# Import the required Python Modules (and modules created for BinMSGUI)

In [10]:
import os
import numpy as np
import sys
import struct
import json
import datetime
import scipy
import scipy.signal
import matplotlib.pyplot as plt
%matplotlib inline

# this will obtain the path for the notebook
# if you have moved the notebook, you will need to set the notebook_path to the
# .../BinMSGUI/BinMSGUI/jupyter directory
notebook_path = os.path.dirname(os.path.abspath("__file__"))

# the code path is two folders up from this notebook + /code
core_path = os.path.dirname(notebook_path)
basepath = os.path.dirname(os.path.dirname(notebook_path))

# add the core_path and basepath so we can import core.module_name
sys.path.append(core_path)
sys.path.append(basepath)

# import the binMSGUI modules
from core.readMDA import readMDA, get_Fs
from core.readBin import get_bin_data, get_raw_pos, get_active_tetrode, get_channel_from_tetrode, get_active_eeg
from core.Tint_Matlab import int16toint8, get_setfile_parameter
from core.tetrode_conversion import convert_tetrode, batch_basename_tetrodes
from core.convert_position import convert_position
from core.eeg_conversion import convert_eeg
from core.utils import find_sub, find_bin_basenames
from core.bin2mda import convert_bin2mda
from core.mdaSort import sort_bin, run_sort
from core.set_conversion import convert_setfile
from core.intan_mountainsort import validate_session, convert_bin_mountainsort

# Choose Directory Containing .Bin Files to Analyze

In [4]:
# directory that you want to analyze
directory = r'/mnt/d/freelance-work/catalyst-neuro/hussaini-lab-to-nwb/example_data_raw/data_5s'

# finds the basenames within this directory
basenames = find_bin_basenames(directory)
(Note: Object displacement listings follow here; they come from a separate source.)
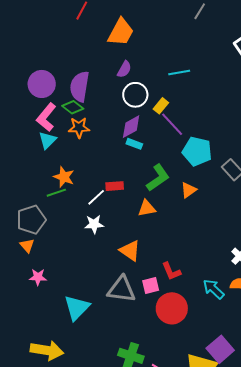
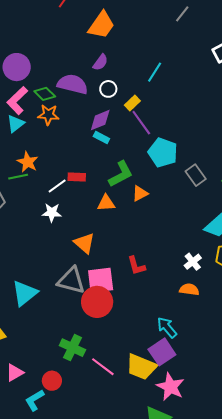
cyan line: (179, 73) -> (155, 72), turned -55
purple semicircle: (80, 87) -> (73, 84), moved, turned 88
white circle: (135, 95) -> (108, 89), size x0.7
orange triangle: (189, 190) -> (140, 193), moved
red L-shape: (171, 271) -> (136, 266), moved
pink square: (151, 286) -> (101, 280), size x1.6
cyan arrow: (214, 289) -> (167, 327), moved
red circle: (172, 308) -> (97, 302), moved

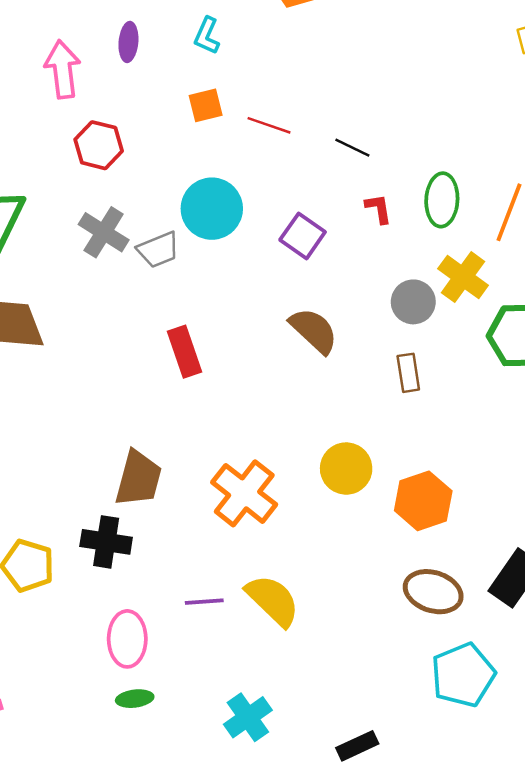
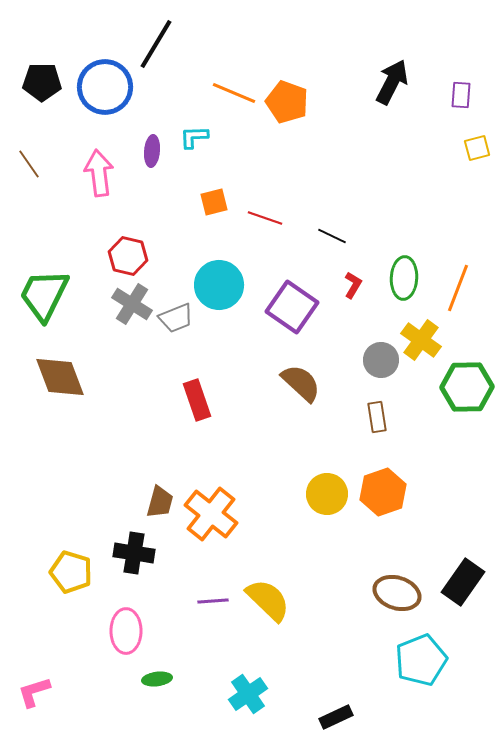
cyan L-shape: (207, 36) -> (194, 137), moved, turned 64
red hexagon: (99, 145) -> (128, 256), moved
red L-shape: (378, 209) -> (353, 285), turned 40
purple square: (303, 236) -> (292, 307), size x1.4
brown trapezoid: (138, 478) -> (160, 502), size x0.7
orange cross: (244, 493) -> (211, 514), moved
orange hexagon: (423, 501) -> (383, 492), moved
pink ellipse: (127, 639) -> (126, 631), moved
# prints all the basenames
print('Found %d basename(s) within this directory: %s' % (len(basenames), directory))
print('------------------------')
for name in basenames:
    print(name)

Found 1 basename(s) within this directory: /mnt/d/freelance-work/catalyst-neuro/hussaini-lab-to-nwb/example_data_raw/data_5s
------------------------
axona_raw_5s


## Analysis Parameters
This cell will contain all the parameters that are required for the analysis. There are quite a few so make sure that you check that the parameters are correct before proceeding.

In [5]:
########### filtering parameters ###########
# The .bin data is already filtered based upon whatever settings you chose in the dacqUSB, therefore this
# is just for show and does not do anything. If you want me to add an actual filtering step feel free to
# let me know, right now this is just for show.

freq_min = 300  # -units Hz- default 300
freq_max = 7000  # -units Hz- default 7000
notch_filter = False  # the data is already notch filtered likely

########## Clip Parameters ##############
pre_spike = 15
post_spike = 35
clip_size = 50 # this needs to be left at 50 for Tint, Tint only likes 50 samples
if (pre_spike + post_spike != clip_size) or (clip_size != 50):
    raise Exception('The pre_spike and the post_spike must add up to be 50, and the clip size must remain at 50 for Tint!')

############ whiten ####################
# do you want to whiten the data? The MountainSort Paper suggests that spatial whitening is crucial
# for separating nearby clusters since it will remove any correlations among channels. Keep in mind
# that spatial whitening will also normalize your data so when you threshold you will be thresholding
# based off of # of standard deviations, and not a bit/uV value.
# if you want to whiten, set whiten='true', if you do not set whiten='false'
whiten = 'true' 
# whiten = 'false'

############# detect_sign ################
# recommend only doing positive peaks so we don't get any weird issues with a cell that is
# aligned with the peak, and seemingly the same cell aligned with the trough (in this case
# both peak and trough would have to exceed the threshold).

# detect_sign = 0  # positive or negative peaks
detect_sign = 1  # only positive peaks
# detect_sign = -1  # only negative peaks

########## detect_interval ##############
# the algorithm will take the detect_interval value and bin the data in bin sizes of that many
# samples. Then it will find the peak (or trough, or both) of each bin and evaluate that event
# if it exceeds the threshold value. Therefore the detect_interval is roughly the number of 
# samples between the events (peaks/troughs depending on your detect_sign)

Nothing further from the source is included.